He smelled of cheap cigarettes and stale coffee, like the back of some old “last gas here” station, where the only business is young lost couples, coyotes, and tumbleweeds.
His face and hands were of chiseled stone, wind-worn and hardened as the mountains he was surrounded by, like he was born from them, to go out to the world of man and exist where they could not. Lines traced his face, although none of them from laughter, at least not recently. On his right pinky was a ring of turquoise and silver, standing out against his weathered hands like some rare gem peeking out from hewn rock.
His shoulders rolled forward, as some invisible weight held them down in an uncomfortable way, pushing his back to his toes.
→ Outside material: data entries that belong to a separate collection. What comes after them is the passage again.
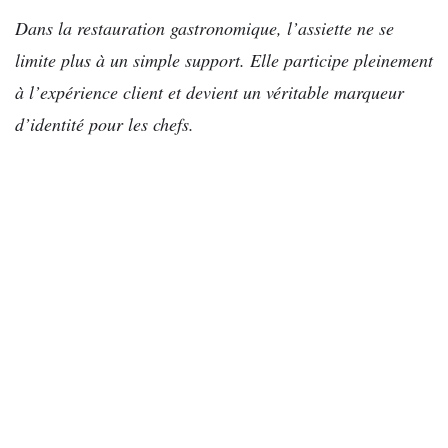
Dans la restauration gastronomique, l’assiette ne se
limite plus à un simple support. Elle participe pleinement
à l’expérience client et devient un véritable marqueur
d’identité pour les chefs.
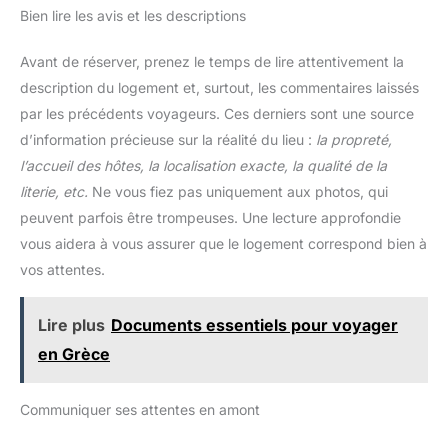
Bien lire les avis et les descriptions
Avant de réserver, prenez le temps de lire attentivement la
description du logement et, surtout, les commentaires laissés
par les précédents voyageurs. Ces derniers sont une source
d’information précieuse sur la réalité du lieu :
la propreté,
l’accueil des hôtes, la localisation exacte, la qualité de la
literie, etc.
Ne vous fiez pas uniquement aux photos, qui
peuvent parfois être trompeuses. Une lecture approfondie
vous aidera à vous assurer que le logement correspond bien à
vos attentes.
Lire plus
Documents essentiels pour voyager
en Grèce
Communiquer ses attentes en amont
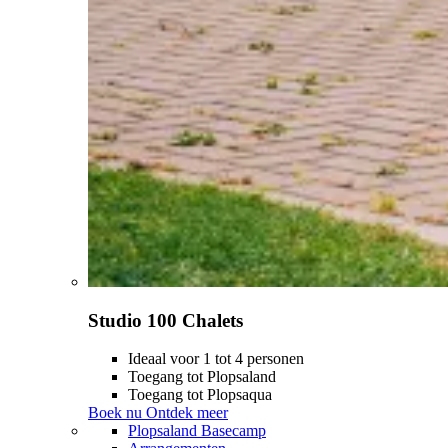
Studio 100 Chalets
Ideaal voor 1 tot 4 personen
Toegang tot Plopsaland
Toegang tot Plopsaqua
Boek nu
Ontdek meer
Plopsaland Basecamp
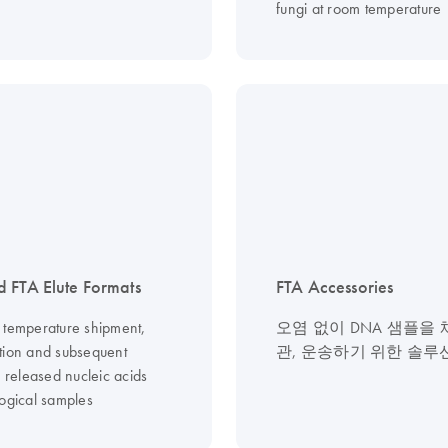
fungi at room temperature
 FTA Elute Formats
FTA Accessories
 temperature shipment,
오염 없이 DNA 샘플을 
tion and subsequent
관, 운송하기 위한 솔루
f released nucleic acids
logical samples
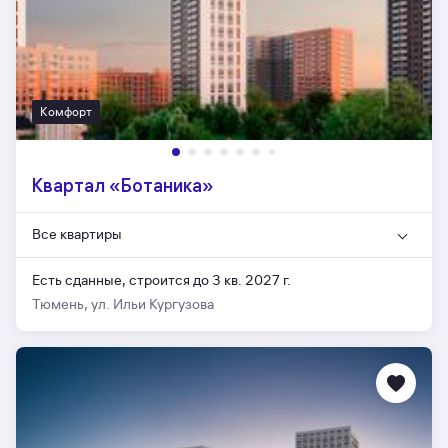
Комфорт
Квартал «Ботаника»
Все квартиры
Есть сданные,
строится до 3 кв. 2027 г.
Тюмень, ул. Ильи Кургузова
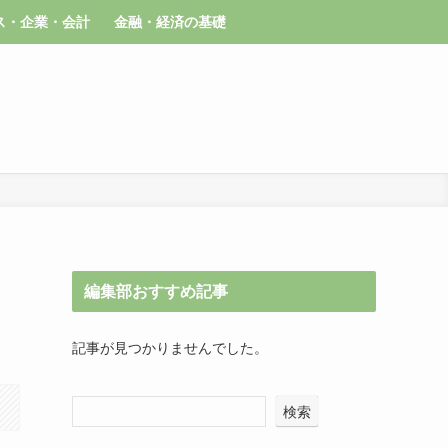
ス・企業・会計
金融・経済の基礎
編集部おすすめ記事
記事が見つかりませんでした。
検索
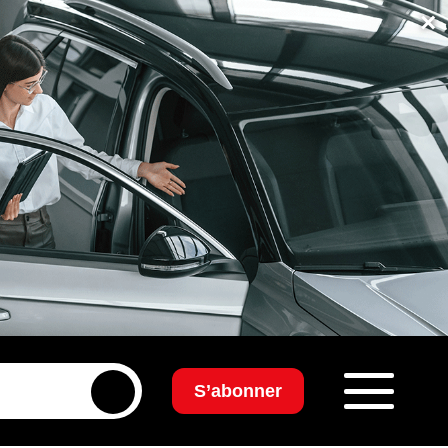
×
S’abonner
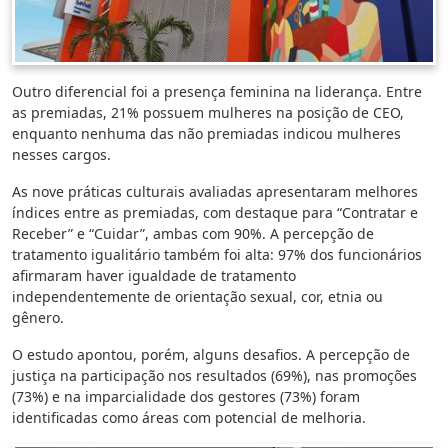
Outro diferencial foi a presença feminina na liderança. Entre
as premiadas, 21% possuem mulheres na posição de CEO,
enquanto nenhuma das não premiadas indicou mulheres
nesses cargos.
As nove práticas culturais avaliadas apresentaram melhores
índices entre as premiadas, com destaque para “Contratar e
Receber” e “Cuidar”, ambas com 90%. A percepção de
tratamento igualitário também foi alta: 97% dos funcionários
afirmaram haver igualdade de tratamento
independentemente de orientação sexual, cor, etnia ou
gênero.
O estudo apontou, porém, alguns desafios. A percepção de
justiça na participação nos resultados (69%), nas promoções
(73%) e na imparcialidade dos gestores (73%) foram
identificadas como áreas com potencial de melhoria.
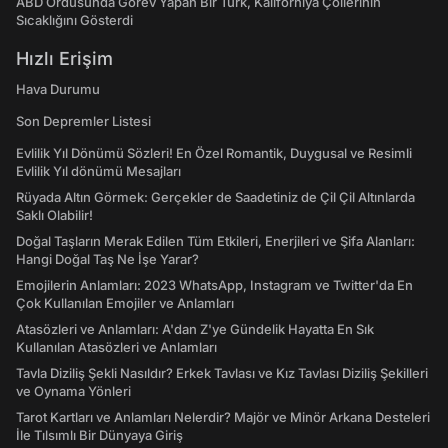
ABD Ordusunda Görev Yapan Bir Türk, Kaliforniya Çöllerinin
Sıcaklığını Gösterdi
Hızlı Erişim
Hava Durumu
Son Depremler Listesi
Evlilik Yıl Dönümü Sözleri! En Özel Romantik, Duygusal ve Resimli
Evlilik Yıl dönümü Mesajları
Rüyada Altın Görmek: Gerçekler de Saadetiniz de Çil Çil Altınlarda
Saklı Olabilir!
Doğal Taşların Merak Edilen Tüm Etkileri, Enerjileri ve Şifa Alanları:
Hangi Doğal Taş Ne İşe Yarar?
Emojilerin Anlamları: 2023 WhatsApp, Instagram ve Twitter'da En
Çok Kullanılan Emojiler ve Anlamları
Atasözleri ve Anlamları: A'dan Z'ye Gündelik Hayatta En Sık
Kullanılan Atasözleri ve Anlamları
Tavla Diziliş Şekli Nasıldır? Erkek Tavlası ve Kız Tavlası Diziliş Şekilleri
ve Oynama Yönleri
Tarot Kartları ve Anlamları Nelerdir? Majör ve Minör Arkana Desteleri
İle Tılsımlı Bir Dünyaya Giriş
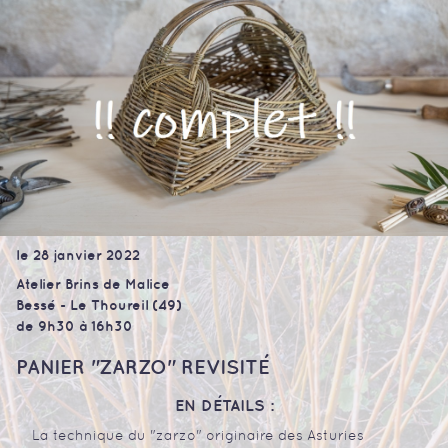
le 28 janvier 2022
Atelier Brins de Malice
Bessé - Le Thoureil (49)
de 9h30 à 16h30
PANIER "ZARZO" REVISITÉ
EN DÉTAILS :
La technique du "zarzo" originaire des Asturies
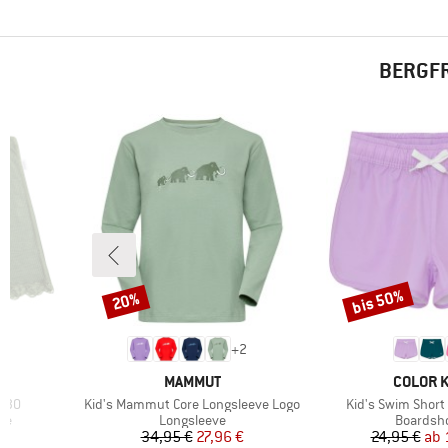
BERGFR
bis 50%
20%
Rabatt
Rabatt
+
2
MARKE
MARKE
MAMMUT
COLOR K
Artikel
Artikel
/30
Kid's Mammut Core Longsleeve Logo
Kid's Swim Short 
Produktgruppe
Produkt
he
Longsleeve
Boardsh
rter Preis
Preis
reduzierter Preis
Pr
re
€
34,95 €
27,96 €
24,95 €
ab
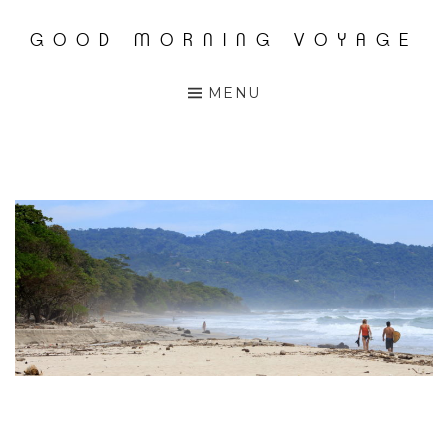
GOOD MORNING VOYAGE
Accéder
au
MENU
contenu
principal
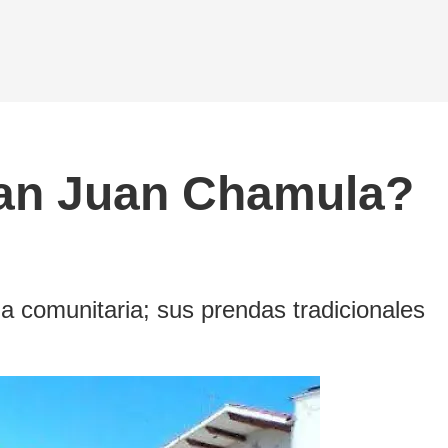
 San Juan Chamula?
ia comunitaria; sus prendas tradicionales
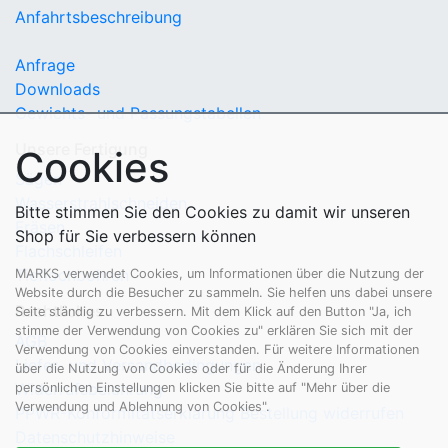
Anfahrtsbeschreibung
Anfrage
Downloads
Gewichts- und Passungstabellen
Unsere Fertigung
Cookies
Sägen
Wasserstrahlschneiden
Bitte stimmen Sie den Cookies zu damit wir unseren
Fräsen
Shop für Sie verbessern können
Flachschleifen
Tieflochbohren
MARKS verwendet Cookies, um Informationen über die Nutzung der
Website durch die Besucher zu sammeln. Sie helfen uns dabei unsere
Rechtliches
Seite ständig zu verbessern. Mit dem Klick auf den Button "Ja, ich
stimme der Verwendung von Cookies zu" erklären Sie sich mit der
AGB
Verwendung von Cookies einverstanden. Für weitere Informationen
Liefer- und Versandbedingungen
über die Nutzung von Cookies oder für die Änderung Ihrer
Widerrufsbelehrung
persönlichen Einstellungen klicken Sie bitte auf "Mehr über die
Verwendung und Ablehnung von Cookies".
PPWR-Konformitätserklärung
Bestellung widerrufen
Datenschutzhinweise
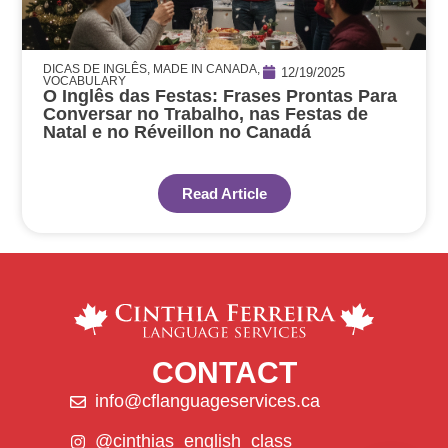
DICAS DE INGLÊS
,
MADE IN CANADA
,
12/19/2025
VOCABULARY
O Inglês das Festas: Frases Prontas Para
Conversar no Trabalho, nas Festas de
Natal e no Réveillon no Canadá
Read Article
CONTACT
info@cflanguageservices.ca
@cinthias_english_class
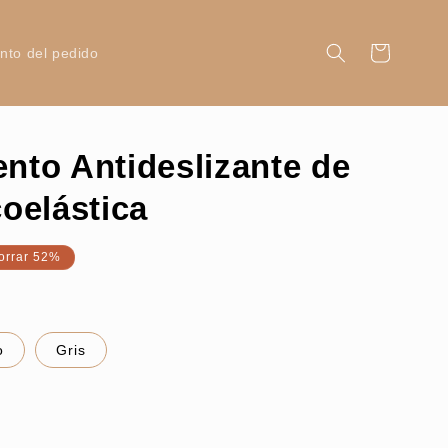
Carrito
nto del pedido
ento Antideslizante de
oelástica
orrar 52%
o
Gris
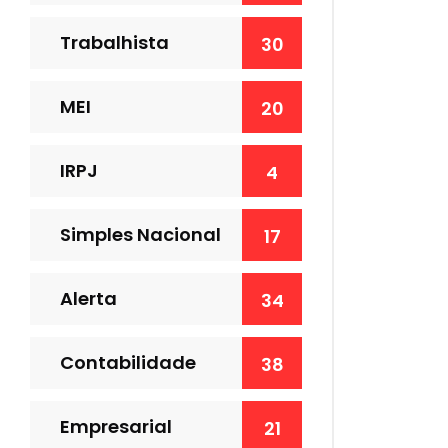
Trabalhista
30
MEI
20
IRPJ
4
Simples Nacional
17
Alerta
34
Contabilidade
38
Empresarial
21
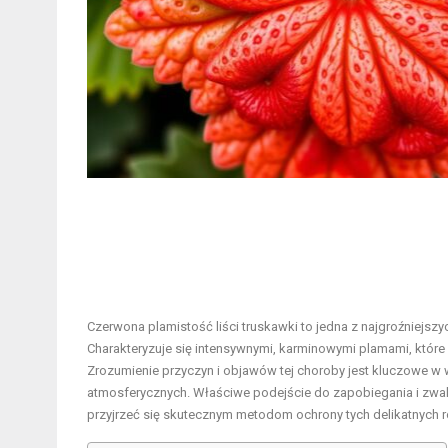
Czerwona plamistość liści truskawki to jedna z najgroźniejsz
Charakteryzuje się intensywnymi, karminowymi plamami, które 
Zrozumienie przyczyn i objawów tej choroby jest kluczowe w
atmosferycznych. Właściwe podejście do zapobiegania i zwalc
przyjrzeć się skutecznym metodom ochrony tych delikatnych ro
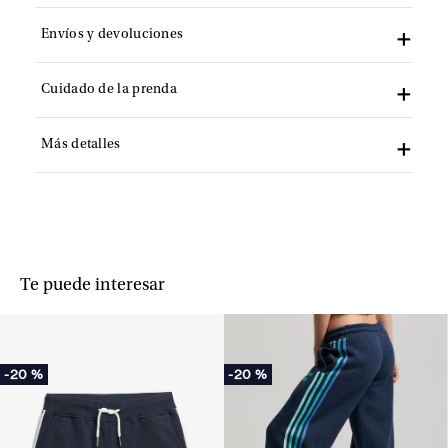
Envíos y devoluciones
Cuidado de la prenda
Más detalles
Te puede interesar
-
20 %
-
20 %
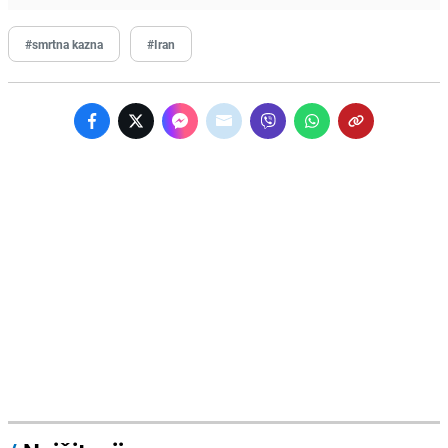
#smrtna kazna
#Iran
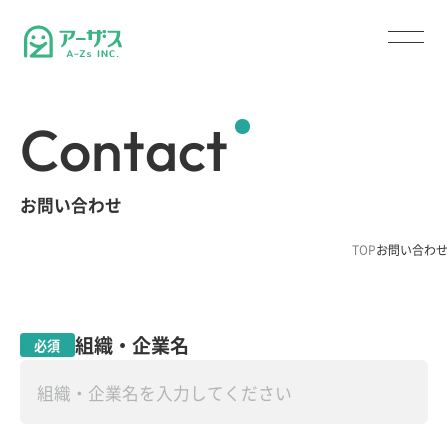
C
o
n
t
a
c
t
お
問
い
合
わ
せ
TOP
お問い合わせ
組織・企業名
必須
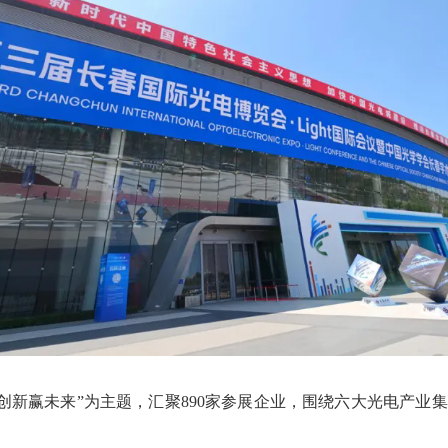
 创新赢未来”为主题，汇聚890家参展企业，围绕六大光电产业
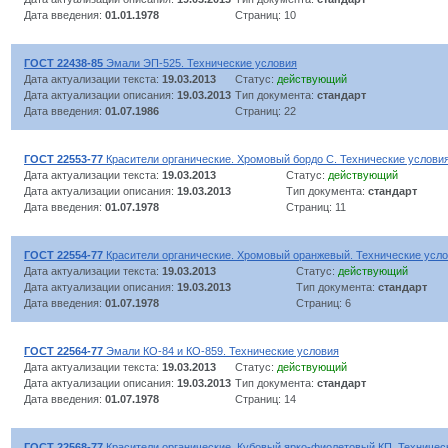
Дата введения:
01.01.1978
Страниц: 10
ГОСТ 22438-85
Эмали ЭП-525. Технические условия
Дата актуализации текста:
19.03.2013
Статус:
действующий
Дата актуализации описания:
19.03.2013
Тип документа:
стандарт
Дата введения:
01.07.1986
Страниц: 22
ГОСТ 22553-77
Красители органические. Хромовый бордо С. Технические услови
Дата актуализации текста:
19.03.2013
Статус:
действующий
Дата актуализации описания:
19.03.2013
Тип документа:
стандарт
Дата введения:
01.07.1978
Страниц: 11
ГОСТ 22554-77
Красители органические. Хромовый оранжевый. Технические усл
Дата актуализации текста:
19.03.2013
Статус:
действующий
Дата актуализации описания:
19.03.2013
Тип документа:
стандарт
Дата введения:
01.07.1978
Страниц: 6
ГОСТ 22564-77
Эмали КО-84 и КО-859. Технические условия
Дата актуализации текста:
19.03.2013
Статус:
действующий
Дата актуализации описания:
19.03.2013
Тип документа:
стандарт
Дата введения:
01.07.1978
Страниц: 14
ГОСТ 22568-77
Красители органические. Кубовый ярко-фиолетовый КП. Техничес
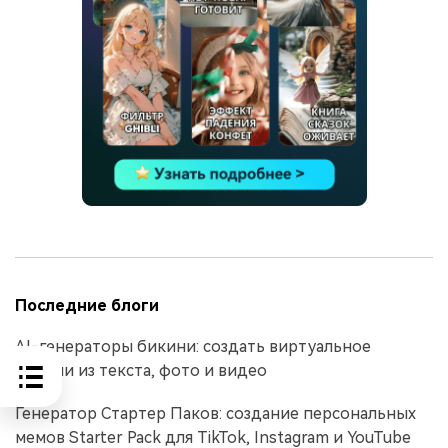
Последние блоги
AI-генераторы бикини: создать виртуальное
бикини из текста, фото и видео
Генератор Стартер Паков: создание персональных
мемов Starter Pack для TikTok, Instagram и YouTube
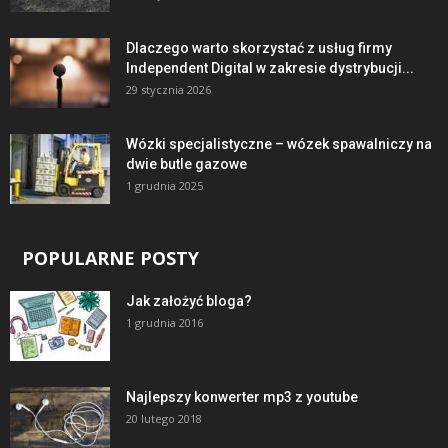
Dlaczego warto skorzystać z usług firmy
Independent Digital w zakresie dystrybucji...
29 stycznia 2026
Wózki specjalistyczne – wózek spawalniczy na
dwie butle gazowe
1 grudnia 2025
POPULARNE POSTY
Jak założyć bloga?
1 grudnia 2016
Najlepszy konwerter mp3 z youtube
20 lutego 2018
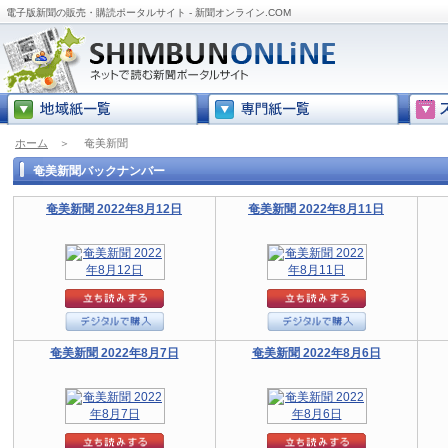
電子版新聞の販売・購読ポータルサイト - 新聞オンライン.COM
ホーム
＞
奄美新聞
奄美新聞バックナンバー
奄美新聞 2022年8月12日
奄美新聞 2022年8月11日
奄美新聞 2022年8月7日
奄美新聞 2022年8月6日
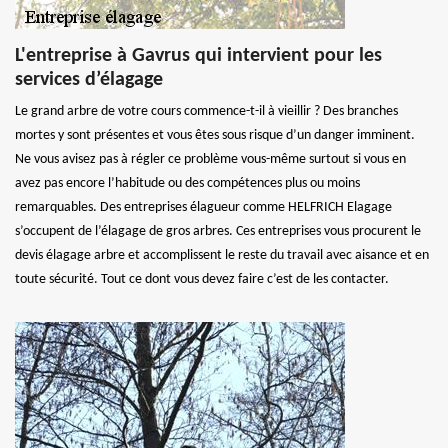
L'entreprise à Gavrus qui intervient pour les
services d’élagage
Le grand arbre de votre cours commence-t-il à vieillir ? Des branches
mortes y sont présentes et vous êtes sous risque d’un danger imminent.
Ne vous avisez pas à régler ce problème vous-même surtout si vous en
avez pas encore l’habitude ou des compétences plus ou moins
remarquables. Des entreprises élagueur comme HELFRICH Elagage
s’occupent de l’élagage de gros arbres. Ces entreprises vous procurent le
devis élagage arbre et accomplissent le reste du travail avec aisance et en
toute sécurité. Tout ce dont vous devez faire c’est de les contacter.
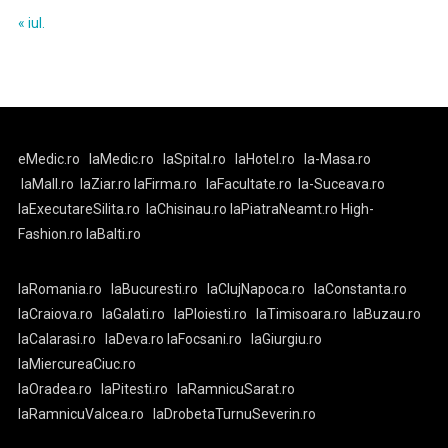
« iul.
eMedic.ro
laMedic.ro
laSpital.ro
laHotel.ro
la-Masa.ro
laMall.ro
laZiar.ro
laFirma.ro
laFacultate.ro
la-Suceava.ro
laExecutareSilita.ro
laChisinau.ro
laPiatraNeamt.ro
High-
Fashion.ro
laBalti.ro
laRomania.ro
laBucuresti.ro
laClujNapoca.ro
laConstanta.ro
laCraiova.ro
laGalati.ro
laPloiesti.ro
laTimisoara.ro
laBuzau.ro
laCalarasi.ro
laDeva.ro
laFocsani.ro
laGiurgiu.ro
laMiercureaCiuc.ro
laOradea.ro
laPitesti.ro
laRamnicuSarat.ro
laRamnicuValcea.ro
laDrobetaTurnuSeverin.ro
His hair, although full, was wispy, and hung just over his eyes, like he had decided to rebel against the men around him a few years after they already had done the same. Gray and white it was, like fresh and dirty snow on the lee side of a hill cut into the earth on some back-woods road. His beard was icicles and frost of a mountain spring that has frozen over for the winter, cutting itself off of its life.
His eyes, though, above everything else, held a youthful nervousness, some secret barred behind their shock blue intensity. The secret of the earth, perhaps, and her thoughts on the small things gliding over her surface. Perhaps the knowledge of the voice of the wind, and what it whispers to us in hushed meadows in forgotten places. Perhaps some thing that cannot be placed into words that any human or beast could ever hope to understand; the low rumble of mountains growing from their roots, speaking in sentences that take eons to utter.
Of these things I cannot know for certain.
But what I can say is that this man Knows. And I can only hope to reach that someday.